The result should be an exact copy of the entries that follow, with no pictures included.

(Data shown Opens)

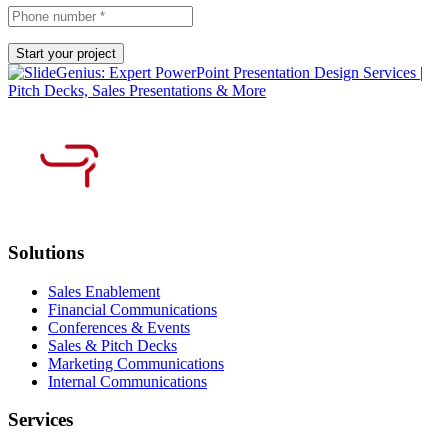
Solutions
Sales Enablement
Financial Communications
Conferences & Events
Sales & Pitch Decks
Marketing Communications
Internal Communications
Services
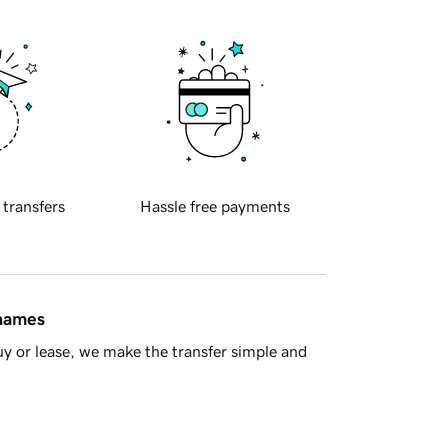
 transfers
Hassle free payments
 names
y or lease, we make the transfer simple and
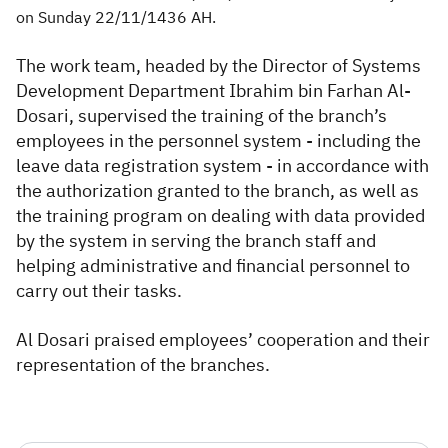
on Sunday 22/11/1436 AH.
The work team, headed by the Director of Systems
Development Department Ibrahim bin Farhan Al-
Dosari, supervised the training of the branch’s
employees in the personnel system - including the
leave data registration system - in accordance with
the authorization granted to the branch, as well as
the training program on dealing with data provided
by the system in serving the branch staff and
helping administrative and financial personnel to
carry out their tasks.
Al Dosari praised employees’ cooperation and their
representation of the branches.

(Data shown Closes)

→ Solved exercise
Solutions
Sales Enablement
Financial Communications
Conferences & Events
Sales & Pitch Decks
Marketing Communications
Internal Communications
Services
 transfers
Hassle free payments
 names
y or lease, we make the transfer simple and
on Sunday 22/11/1436 AH.
The work team, headed by the Director of Systems
Development Department Ibrahim bin Farhan Al-
Dosari, supervised the training of the branch’s
employees in the personnel system - including the
leave data registration system - in accordance with
the authorization granted to the branch, as well as
the training program on dealing with data provided
by the system in serving the branch staff and
helping administrative and financial personnel to
carry out their tasks.
Al Dosari praised employees’ cooperation and their
representation of the branches.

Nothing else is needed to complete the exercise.